ADR-0005: Coordinator is async from day one, one probe in Phase 0¶
Status: Accepted Date: 2026-05-11 Tags: coordinator · concurrency · interface · phase-evolution Related: production ADR-0006, production ADR-0007
Context¶
production/design.md §3.1 describes the Probe Coordinator as dispatching probes in parallel with a bounded worker pool. ../../../localv2.md §12 Week 1 lists "Coordinator (asyncio, bounded worker pool, per-probe timeout, failure isolation)" as Phase 0 scope.
The best-practices lens proposed shipping a serial coordinator in Phase 0 — citing Rule 2 (Simplicity First) — and adding async in Phase 1. ../critique.md §3.1.1 rejected this as a contract-breaking decision dressed as scoping: the coordinator's interface (asyncio.Semaphore, per-probe asyncio.Task, asyncio.wait_for) is itself a load-bearing convention the rest of the system inherits. Shipping serial-only means Phase 1 doesn't add concurrency; it replaces the coordinator. That's "scaffolding becomes the project" — exactly what Rule 2 is trying to avoid in the other direction.
Phase 14's continuous-gather model (production ADR-0006) needs the same dispatch interface. The interface lands in Phase 0 or it lands as a rewrite later.
Options considered¶
- Serial coordinator in Phase 0, async in Phase 1 (
[B]). Shortest Phase 0 path; defers concurrency until there's parallelism to win. Replaces, not extends, the interface in Phase 1. - Async with unbounded concurrency.

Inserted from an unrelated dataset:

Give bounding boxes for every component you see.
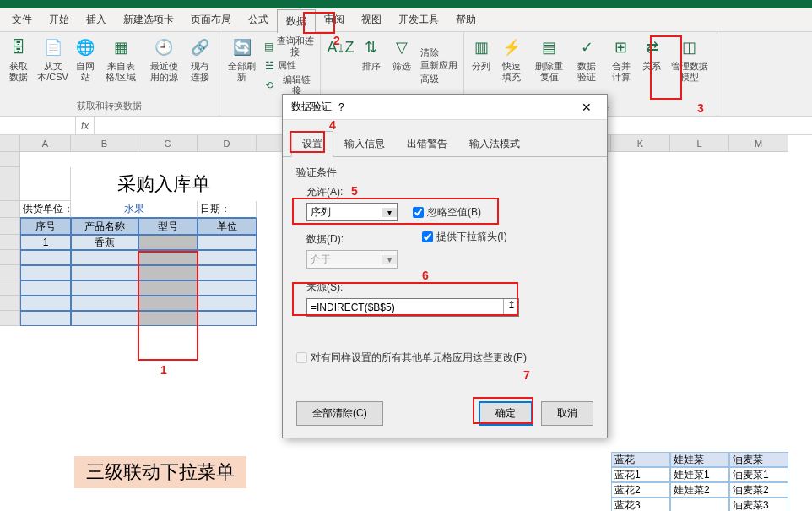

asyncio.gatherover every probe. Fast at one probe; tail-latency blowup at 30. Doesn't modelproduction/design.md §3.1's "bounded worker pool." - Async from day one,
Semaphore(min(cpu_count, 8)), one probe in Phase 0 ([P]+[S], adopted by synth). Same code path Phase 0 dispatches one probe through, Phase 1 dispatches six, Phase 2 dispatches ~30. The interface freezes at Phase 0 close; only the probe set grows. - Thread pool.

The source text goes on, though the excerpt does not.